▶ _PROBLEM TO SOLVE_:
Verbatim copy, images removed: write out the entries below.

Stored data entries
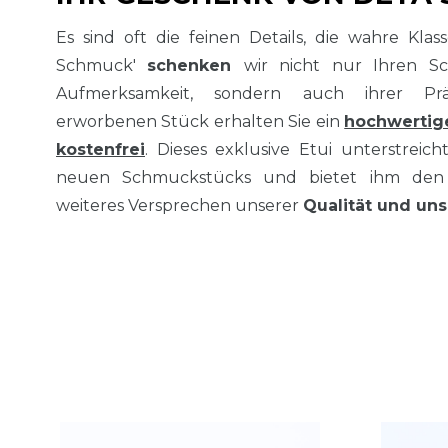
Es sind oft die feinen Details, die wahre Kla
Schmuck'
schenken
wir nicht nur Ihren S
Aufmerksamkeit, sondern auch ihrer Prä
erworbenen Stück erhalten Sie ein
hochwertig
kostenfrei
. Dieses exklusive Etui unterstreich
neuen Schmuckstücks und bietet ihm den 
weiteres Versprechen unserer
Qualität und uns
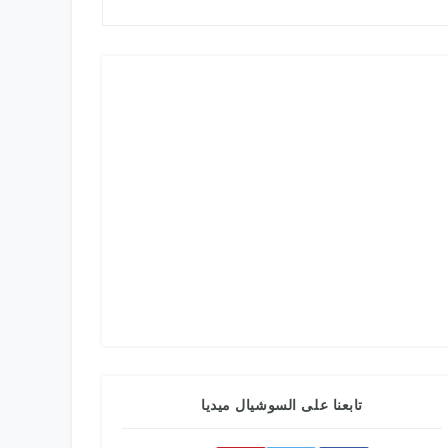
تابعنا على السوشيال ميديا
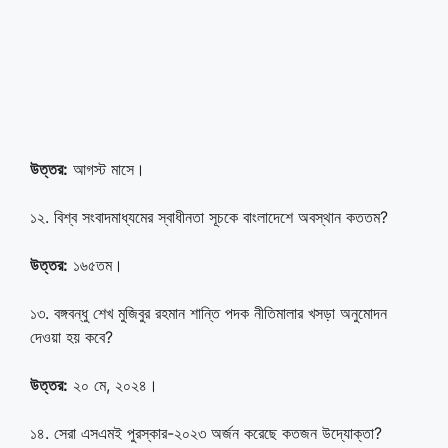
উত্তর:
আগস্ট মাসে।
১২. বিশ্ব সংবাদমাধ্যমের স্বাধীনতা সূচকে বাংলাদেশে অবস্থান কততম?
উত্তর:
১৬৫তম।
১৩. বঙ্গবন্ধু শেখ মুজিবুর রহমান শান্তি পদক নীতিমালার খসড়া অনুমোদন
দেওয়া হয় কবে?
উত্তর:
২০ মে, ২০২৪।
১৪. সেরা এসএমই পুরস্কার-২০২৩ অর্জন করেছে কতজন উদ্যোক্তা?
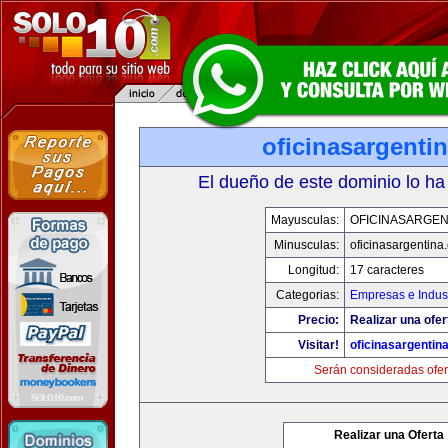
oficinasargenti
El dueño de este dominio lo ha
Mayusculas:
OFICINASARGEN
Minusculas:
oficinasargentina
Longitud:
17 caracteres
Categorias:
Empresas e Indust
Precio:
Realizar una ofer
Visitar!
oficinasargentin
Serán consideradas ofer
Realizar una Oferta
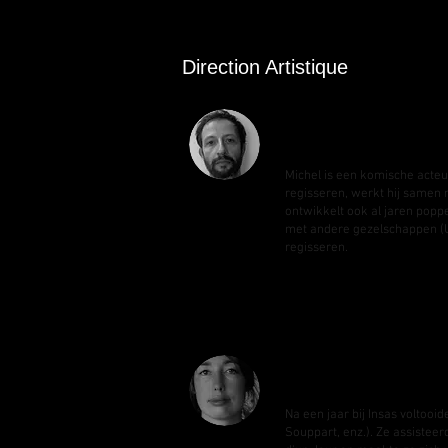
Direction Artistique
Michel Villée
Michel is een komische acteur
regisseren, werkt hij samen m
ontwikkelt ook al jaren poppe
met andere gezelschappen (Ult
regisseren.
Noémie Vincart
Na een jaar bij Insas voltooi
Souppart, enz.). Ze assisteer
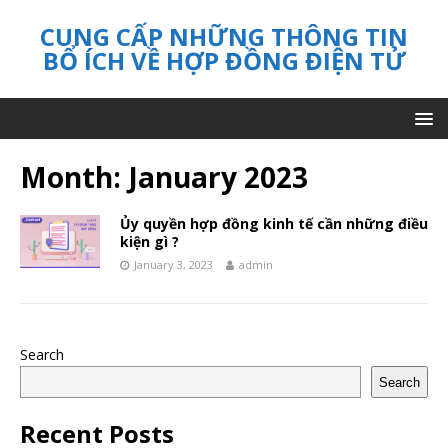
CUNG CẤP NHỮNG THÔNG TIN
BỔ ÍCH VỀ HỢP ĐỒNG ĐIỆN TỬ
Month:
January 2023
Ủy quyền hợp đồng kinh tế cần những điều
kiện gì ?
January 3, 2023
admin
Search
Search
Recent Posts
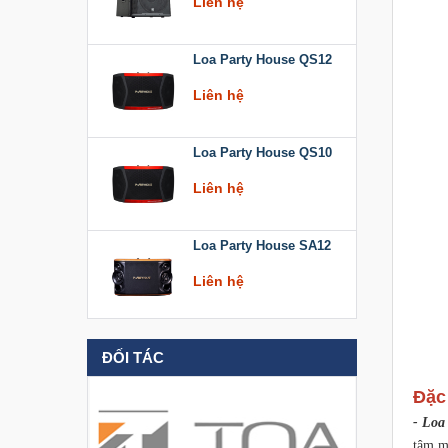
Loa Party House QS12
Liên hệ
Loa Party House QS10
Liên hệ
Loa Party House SA12
Liên hệ
Loa Party House KT512
ĐỐI TÁC
Liên hệ
Đặc
- Loa
Loa Party House KT510
tâm mu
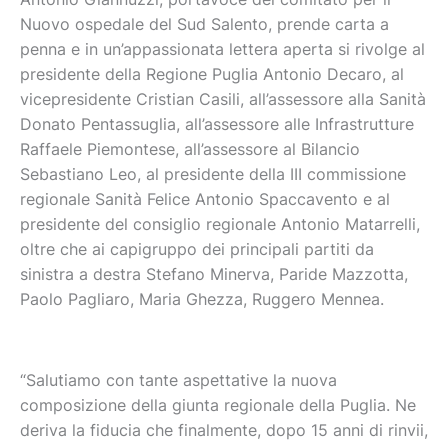
Nuovo ospedale del Sud Salento, prende carta a
penna e in un’appassionata lettera aperta si rivolge al
presidente della Regione Puglia Antonio Decaro, al
vicepresidente Cristian Casili, all’assessore alla Sanità
Donato Pentassuglia, all’assessore alle Infrastrutture
Raffaele Piemontese, all’assessore al Bilancio
Sebastiano Leo, al presidente della III commissione
regionale Sanità Felice Antonio Spaccavento e al
presidente del consiglio regionale Antonio Matarrelli,
oltre che ai capigruppo dei principali partiti da
sinistra a destra Stefano Minerva, Paride Mazzotta,
Paolo Pagliaro, Maria Ghezza, Ruggero Mennea.
“Salutiamo con tante aspettative la nuova
composizione della giunta regionale della Puglia. Ne
deriva la fiducia che finalmente, dopo 15 anni di rinvii,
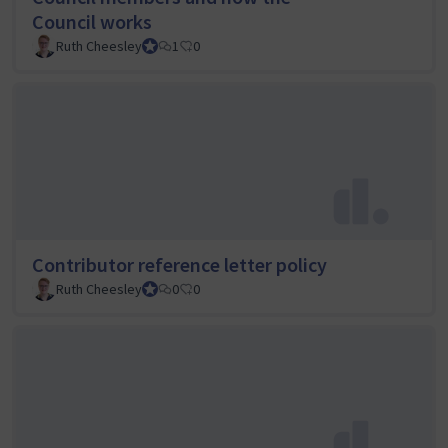
Council works
Ruth Cheesley
Mautic Project Lead
1
0
Contributor reference letter policy
Ruth Cheesley
Mautic Project Lead
0
0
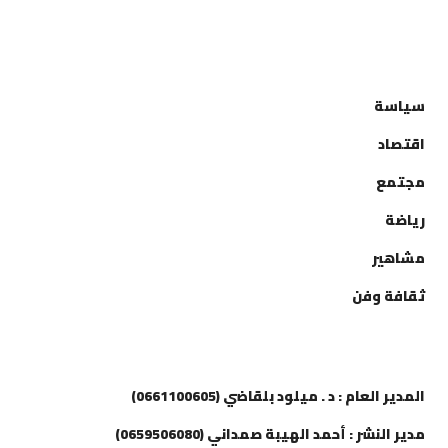
التصنيفات
سياسة
اقتصاد
مجتمع
رياضة
مشاهير
ثقافة وفن
إتصل بنا
المدير العام : د . ميلود بلقاضي (0661100605)
مدير النشر : أحمد الهيبة صمداني (0659506080)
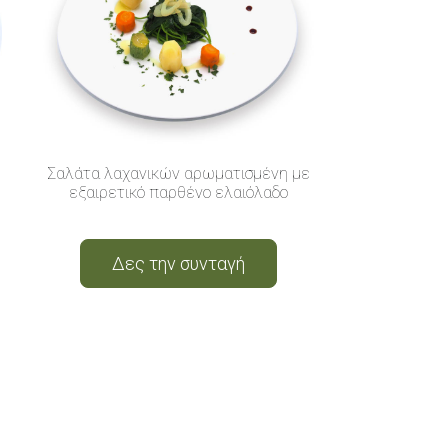
Σαλάτα λαχανικών αρωματισμένη με
εξαιρετικό παρθένο ελαιόλαδο
Δες την συνταγή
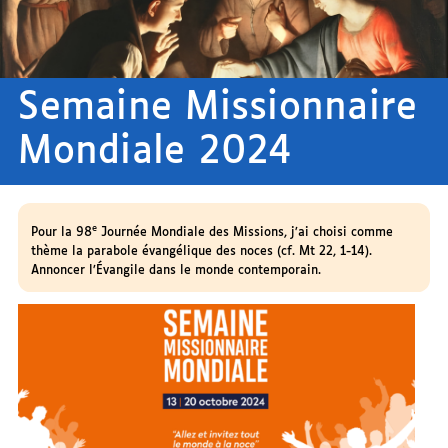
Semaine Missionnaire
Mondiale 2024
e
Pour la 98
Journée Mondiale des Missions, j’ai choisi comme
thème la parabole évangélique des noces (cf. Mt 22, 1-14).
Annoncer l’Évangile dans le monde contemporain.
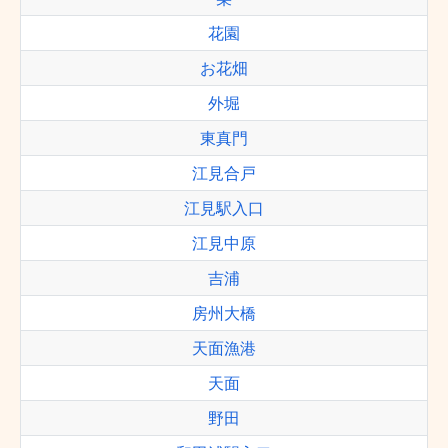
花園
お花畑
外堀
東真門
江見合戸
江見駅入口
江見中原
吉浦
房州大橋
天面漁港
天面
野田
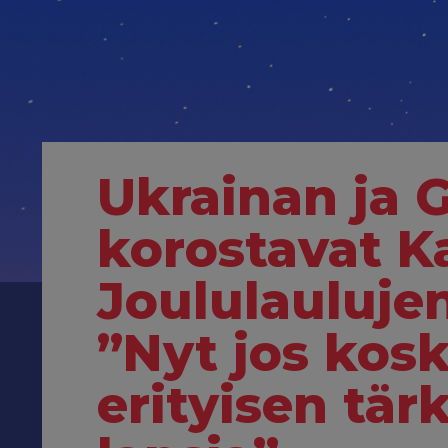
Ukrainan ja 
korostavat 
Joululauluje
”Nyt jos kos
erityisen tär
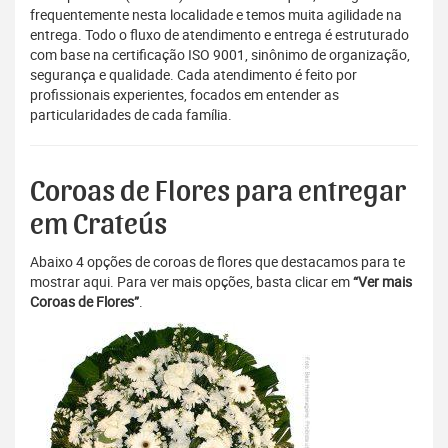
frequentemente nesta localidade e temos muita agilidade na
entrega. Todo o fluxo de atendimento e entrega é estruturado
com base na certificação ISO 9001, sinônimo de organização,
segurança e qualidade. Cada atendimento é feito por
profissionais experientes, focados em entender as
particularidades de cada família.
Coroas de Flores para entregar
em Crateús
Abaixo 4 opções de coroas de flores que destacamos para te
mostrar aqui. Para ver mais opções, basta clicar em
“Ver mais
Coroas de Flores”
.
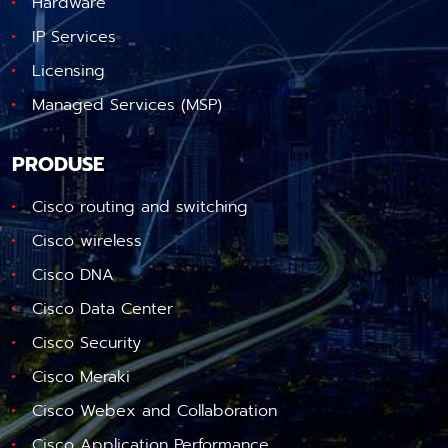
Hardware
IP Services
Licensing
Managed Services (MSP)
PRODUSE
Cisco routing and switching
Cisco wireless
Cisco DNA
Cisco Data Center
Cisco Security
Cisco Meraki
Cisco Webex and Collaboration
Cisco Application Performance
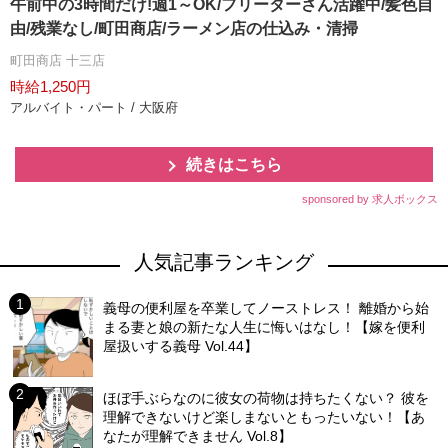
午前中の3時間だけ!週1～OK/フリーターさん活躍中/髪色自
由/残業なし/町田商店/ラーメン店の仕込み・清掃
町田商店 十三店
時給1,250円
アルバイト・パート / 大阪府
続きはこちら
sponsored by 求人ボックス
人気記事ランキング
義母の便利屋を卒業してノーストレス！ 離婚から始
まる妻と娘の新たな人生に悔いはなし！【嫁を便利
屋扱いする義母 Vol.44】
ほぼ手ぶらなのに彼女の荷物は持ちたくない？ 彼を
理解できないけど楽しまないともったいない！【あ
なたが理解できません Vol.8】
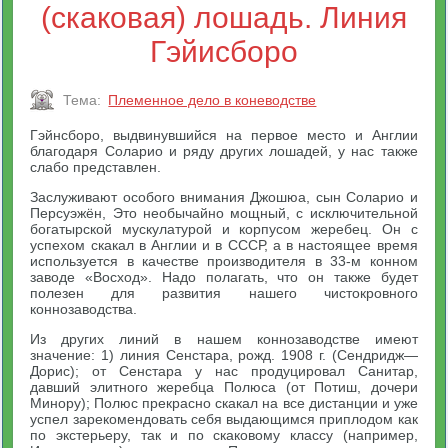
(скаковая) лошадь. Линия
Гэйисборо
Тема:
Племенное дело в коневодстве
Гэйнсборо, выдвинувшийся на первое место и Англии
благодаря Соларио и ряду других лошадей, у нас также
слабо представлен.
Заслуживают особого внимания Джошюа, сын Соларио и
Персуэжён, Это необычайно мощный, с исключительной
богатырской мускулатурой и корпусом жеребец. Он с
успехом скакал в Англии и в СССР, а в настоящее время
используется в качестве производителя в 33-м конном
заводе «Восход». Надо полагать, что он также будет
полезен для развития нашего чистокровного
коннозаводства.
Из других линий в нашем коннозаводстве имеют
значение: 1) линия Сенстара, рожд. 1908 г. (Сендридж—
Дорис); от Сенстара у нас продуцировал Санитар,
давший элитного жеребца Полюса (от Потиш, дочери
Минору); Полюс прекрасно скакал на все дистанции и уже
успел зарекомендовать себя выдающимся приплодом как
по экстерьеру, так и по скаковому классу (например,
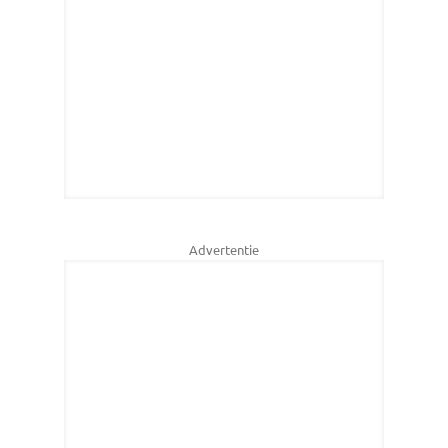
Advertentie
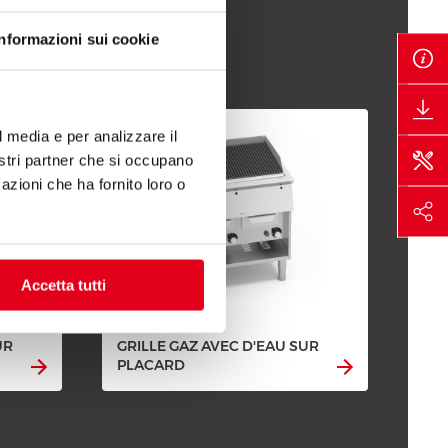
Informazioni sui cookie
l media e per analizzare il
nostri partner che si occupano
azioni che ha fornito loro o
Accetta tutti
UR
GRILLE GAZ AVEC D'EAU SUR
PLACARD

▶ _WRITTEN RESPONSE_:
Es sind oft die feinen Details, die wahre Kla
Schmuck'
schenken
wir nicht nur Ihren S
Aufmerksamkeit, sondern auch ihrer Prä
erworbenen Stück erhalten Sie ein
hochwertig
kostenfrei
. Dieses exklusive Etui unterstreich
neuen Schmuckstücks und bietet ihm den 
weiteres Versprechen unserer
Qualität und uns
تابعنا على السوشيال ميديا
উত্তর:
আগস্ট মাসে।
১২. বিশ্ব সংবাদমাধ্যমের স্বাধীনতা সূচকে বাংলাদেশে অবস্থান কততম?
উত্তর:
১৬৫তম।
১৩. বঙ্গবন্ধু শেখ মুজিবুর রহমান শান্তি পদক নীতিমালার খসড়া অনুমোদন
দেওয়া হয় কবে?
উত্তর:
২০ মে, ২০২৪।
১৪. সেরা এসএমই পুরস্কার-২০২৩ অর্জন করেছে কতজন উদ্যোক্তা?
oficinasargenti
El dueño de este dominio lo ha
Mayusculas:
OFICINASARGEN
Minusculas:
oficinasargentina
Longitud:
17 caracteres
Categorias:
Empresas e Indust
Precio:
Realizar una ofer
Visitar!
oficinasargentin
Serán consideradas ofer
Realizar una Oferta
Direction Artistique
Michel Villée
Michel is een komische acteur
regisseren, werkt hij samen m
ontwikkelt ook al jaren poppe
met andere gezelschappen (Ult
regisseren.
Noémie Vincart
Na een jaar bij Insas voltooi
Souppart, enz.). Ze assisteer
CUNG CẤP NHỮNG THÔNG TIN
BỔ ÍCH VỀ HỢP ĐỒNG ĐIỆN TỬ
Month:
January 2023
Ủy quyền hợp đồng kinh tế cần những điều
kiện gì ?
January 3, 2023
admin
Search
Search
Recent Posts
Loa Party House QS12
Liên hệ
Loa Party House QS10
Liên hệ
Loa Party House SA12
Liên hệ
Loa Party House KT512
ĐỐI TÁC
Liên hệ
Đặc
- Loa
Loa Party House KT510
tâm mu
Nuovo ospedale del Sud Salento, prende carta a
penna e in un’appassionata lettera aperta si rivolge al
presidente della Regione Puglia Antonio Decaro, al
vicepresidente Cristian Casili, all’assessore alla Sanità
Donato Pentassuglia, all’assessore alle Infrastrutture
Raffaele Piemontese, all’assessore al Bilancio
Sebastiano Leo, al presidente della III commissione
regionale Sanità Felice Antonio Spaccavento e al
presidente del consiglio regionale Antonio Matarrelli,
oltre che ai capigruppo dei principali partiti da
sinistra a destra Stefano Minerva, Paride Mazzotta,
Paolo Pagliaro, Maria Ghezza, Ruggero Mennea.
“Salutiamo con tante aspettative la nuova
composizione della giunta regionale della Puglia. Ne
deriva la fiducia che finalmente, dopo 15 anni di rinvii,
Council works
Ruth Cheesley
Mautic Project Lead
1
0
Contributor reference letter policy
Ruth Cheesley
Mautic Project Lead
0
0
التصنيفات
سياسة
اقتصاد
مجتمع
رياضة
مشاهير
ثقافة وفن
إتصل بنا
المدير العام : د . ميلود بلقاضي (0661100605)
مدير النشر : أحمد الهيبة صمداني (0659506080)
Σαλάτα λαχανικών αρωματισμένη με
εξαιρετικό παρθένο ελαιόλαδο
Δες την συνταγή
Semaine Missionnaire
Mondiale 2024
e
Pour la 98
Journée Mondiale des Missions, j’ai choisi comme
thème la parabole évangélique des noces (cf. Mt 22, 1-14).
Annoncer l’Évangile dans le monde contemporain.
花園
お花畑
外堀
東真門
江見合戸
江見駅入口
江見中原
吉浦
房州大橋
天面漁港
天面
野田
Ukrainan ja 
korostavat 
Joululauluje
”Nyt jos kos
erityisen tär
frequentemente nesta localidade e temos muita agilidade na
entrega. Todo o fluxo de atendimento e entrega é estruturado
com base na certificação ISO 9001, sinônimo de organização,
segurança e qualidade. Cada atendimento é feito por
profissionais experientes, focados em entender as
particularidades de cada família.
Coroas de Flores para entregar
em Crateús
Abaixo 4 opções de coroas de flores que destacamos para te
mostrar aqui. Para ver mais opções, basta clicar em
“Ver mais
Coroas de Flores”
.
Hardware
IP Services
Licensing
Managed Services (MSP)
PRODUSE
Cisco routing and switching
Cisco wireless
Cisco DNA
Cisco Data Center
Cisco Security
Cisco Meraki
Cisco Webex and Collaboration
Cisco Application Performance
午前中の3時間だけ!週1～OK/フリーターさん活躍中/髪色自
由/残業なし/町田商店/ラーメン店の仕込み・清掃
町田商店 十三店
時給1,250円
アルバイト・パート / 大阪府
続きはこちら
sponsored by 求人ボックス
人気記事ランキング
義母の便利屋を卒業してノーストレス！ 離婚から始
まる妻と娘の新たな人生に悔いはなし！【嫁を便利
屋扱いする義母 Vol.44】
ほぼ手ぶらなのに彼女の荷物は持ちたくない？ 彼を
理解できないけど楽しまないともったいない！【あ
なたが理解できません Vol.8】
(скаковая) лошадь. Линия
Гэйисборо
Тема:
Племенное дело в коневодстве
Гэйнсборо, выдвинувшийся на первое место и Англии
благодаря Соларио и ряду других лошадей, у нас также
слабо представлен.
Заслуживают особого внимания Джошюа, сын Соларио и
Персуэжён, Это необычайно мощный, с исключительной
богатырской мускулатурой и корпусом жеребец. Он с
успехом скакал в Англии и в СССР, а в настоящее время
используется в качестве производителя в 33-м конном
заводе «Восход». Надо полагать, что он также будет
полезен для развития нашего чистокровного
коннозаводства.
Из других линий в нашем коннозаводстве имеют
значение: 1) линия Сенстара, рожд. 1908 г. (Сендридж—
Дорис); от Сенстара у нас продуцировал Санитар,
давший элитного жеребца Полюса (от Потиш, дочери
Минору); Полюс прекрасно скакал на все дистанции и уже
успел зарекомендовать себя выдающимся приплодом как
по экстерьеру, так и по скаковому классу (например,
Advertentie
Informazioni sui cookie
l media e per analizzare il
nostri partner che si occupano
azioni che ha fornito loro o
Accetta tutti
UR
GRILLE GAZ AVEC D'EAU SUR
PLACARD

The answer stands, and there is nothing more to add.